Sir Hugh Bidwell, the Lord Mayor of London, has called ont he Government to treat London's transport problems as a "national priority." A report, commissioned by the Lord Mayor and the Corporation of London, states that London's pre-eminence as a financial centre is threatened by an inefficient and congested transport system.

Similar statements were made by the CBI last year, and the Government is coming under increasing pressure to take action. The Lord Mayor's report calls for more investment in public transport, and recommends much higher parking charges, stronger enforcement of parking controls and a programme of more extensive bus lanes. Sir Hugh also stated that introduction of some form of road pricing (making drivers pay an extra charge to bring their cars into central London) will be "essential to achieve efficient management and development of London's transport."

--London Cyclist, July/August 1990. London Cycling Campaign


Madrid, "with some of Europe's worst traffic jams" fines have been raised to as much as $900 for crimes like red light running -- drunk drivers face up to 6 yrs. Bank accounts of delinquent summons-payers will be seized -- licenses of frequent offenders will be revoked. City has doubled its fleet of tow trucks to 130.

--Wall Street Journal, 3/8/90


"In the central sectors of Rome, Milan, and Florence, Italy, all traffic except bicycles, buses, taxies, delivery vehicles and cars belonging to area residents have been banned between 7:30 a.m. and 7:30 p.m. Amsterdam, Athens, Barcelona, Cracow, Mexico City, Munich, and Budapest also have imposed various restrictions on motor-vehicles in efforts to improve the quality of life in the central city."

--International Bicycle Fund News, Summer 1990


In Hong Kong, electronic sensors on cars price highway travel by time of day, with commute hours the most expensive; drivers are issued a monthly bill.

--International Bicycle Fund News, Summer 1990


"A Madrid Plan Fails" Motorists ignored calls for "Day Without Cars" 5/24 -- police noted traffic only down 3% -- extra commuter trains idle, no increase in reg subway ridership. Mayor Agustin Rodriguez Sahugun had been urging commuters to leave cars home on weekdays.

--Wall Street Journal, 5/25/90


The Mayor of Paris, Jaques Chirac, has just ordered the cancellation of more than 100,000 parking spaces. He wants 200 miles of road in the city center to be declared a red zone where parking is forbidden. The extra space will be used for more public transport and pedestrian areas, and anyone caught parking could face heavy penalties.

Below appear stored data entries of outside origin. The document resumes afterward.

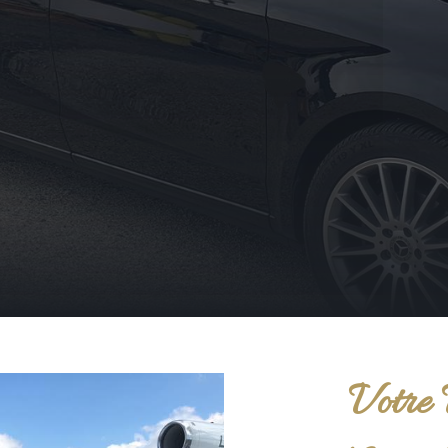
Votre 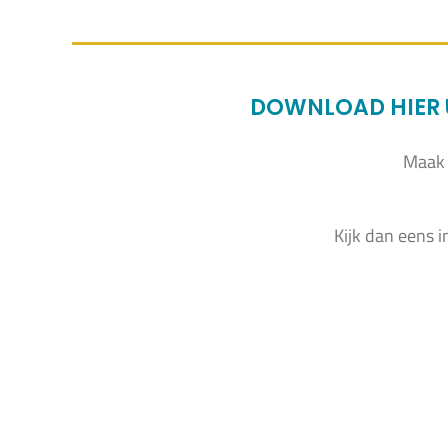
DOWNLOAD HIER U
Maak 
Kijk dan eens i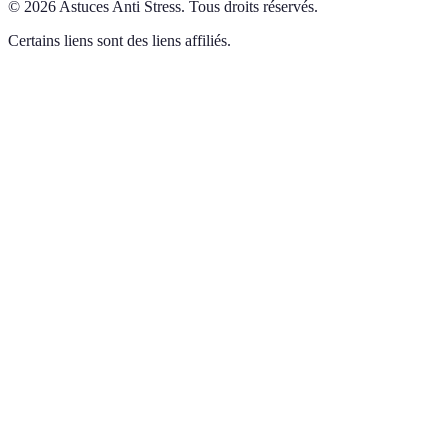
©
2026
Astuces Anti Stress
.
Tous droits réservés.
Certains liens sont des liens affiliés.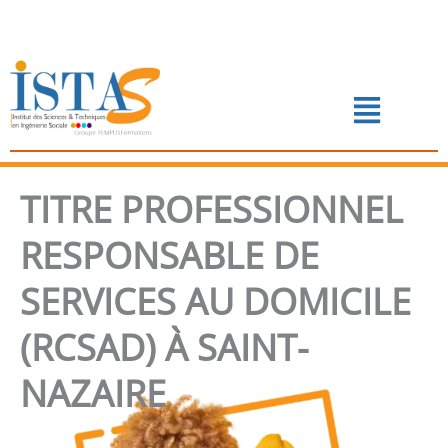
Aller
au
contenu
Menu
📅 PRENDRE RENDEZ-VOUS
TITRE PROFESSIONNEL
RESPONSABLE DE
SERVICES AU DOMICILE
(RCSAD) À SAINT-
NAZAIRE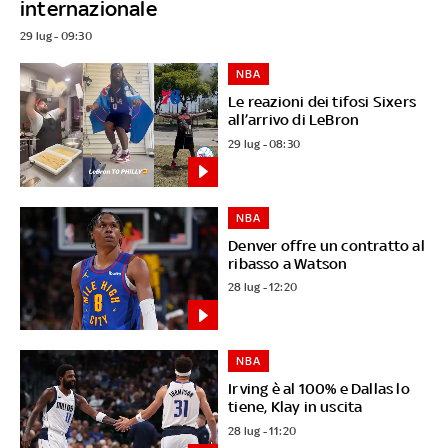
internazionale
29 lug - 09:30
NBA
Le reazioni dei tifosi Sixers
all’arrivo di LeBron
29 lug - 08:30
NBA
Denver offre un contratto al
ribasso a Watson
28 lug - 12:20
NBA
Irving è al 100% e Dallas lo
tiene, Klay in uscita
28 lug - 11:20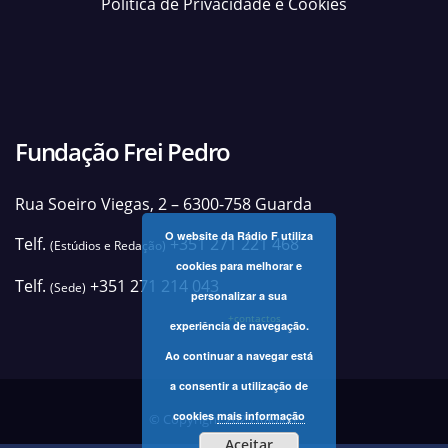
Política de Privacidade e Cookies
Fundação Frei Pedro
Rua Soeiro Viegas, 2 – 6300-758 Guarda
O website da Rádio F utiliza
Telf.
+351 271 221 468
(Estúdios e Redação)
cookies para melhorar e
Telf.
+351 271 214 043
(Sede)
personalizar a sua
+contactos
experiência de navegação.
Ao continuar a navegar está
a consentir a utilização de
cookies
mais informação
© Copyright 2025 Rádio F
Aceitar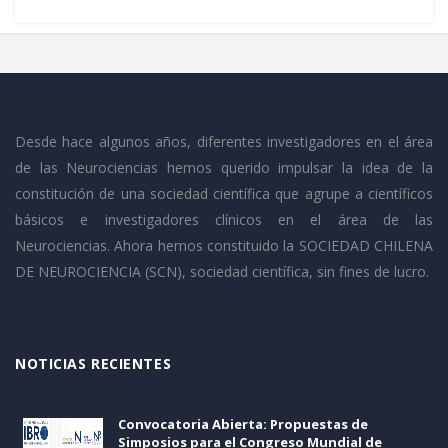
Desde hace algunos años, diferentes investigadores en el área
de las Neurociencias hemos querido impulsar la idea de la
constitución de una sociedad científica que agrupe a científicos
básicos e investigadores clínicos en el área de las
Neurociencias. Ahora hemos constituido la SOCIEDAD CHILENA
DE NEUROCIENCIA (SCN), sociedad científica, sin fines de lucro.
NOTICIAS RECIENTES
Convocatoria Abierta: Propuestas de
Simposios para el Congreso Mundial de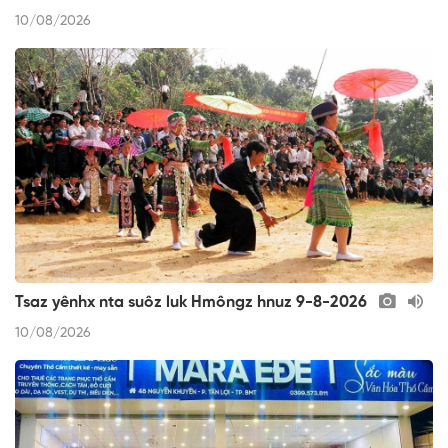
10/08/2026
Tsaz yênhx nta suôz luk Hmôngz hnuz 9-8-2026
10/08/2026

--London Cyclist, Jan/Feb 1990. London Cycling Campaign


Meanwhile, London Buses are continuing their campaign to keep cars out of bus lanes. Buses are carrying slogans such as: "Bus lanes are London's arteries. Drive your car in one and you are a clot" and "Keeping the arteries of London clear is good for everyone's blood pressure." Each advertisement reminds drivers that the maximum fine for misusing the bus lanes [costs 400 Pounds].

--London Cyclist, Jan/Feb 1990. London Cycling Campaign


Portland [Oregon] caught the trail-building bug during the last decade as it began constructing a light rail system and rerouting traffic to improve its downtown. After tearing down a crowded arterial along the Willamette River, the city replaced it with the grass and bike trails that form one of the most popular areas in Portland, Tom McCall Waterfront Park. ...

As a sort of retro-vision of the future, trail advocates would like to see a path connecting all the cities of America. The trail would snake through forests and farmlands, the bright lights of downtown areas and the calm of suburbia -- a walkway for Americans who believe that the automobile has put too much distance between them and their country.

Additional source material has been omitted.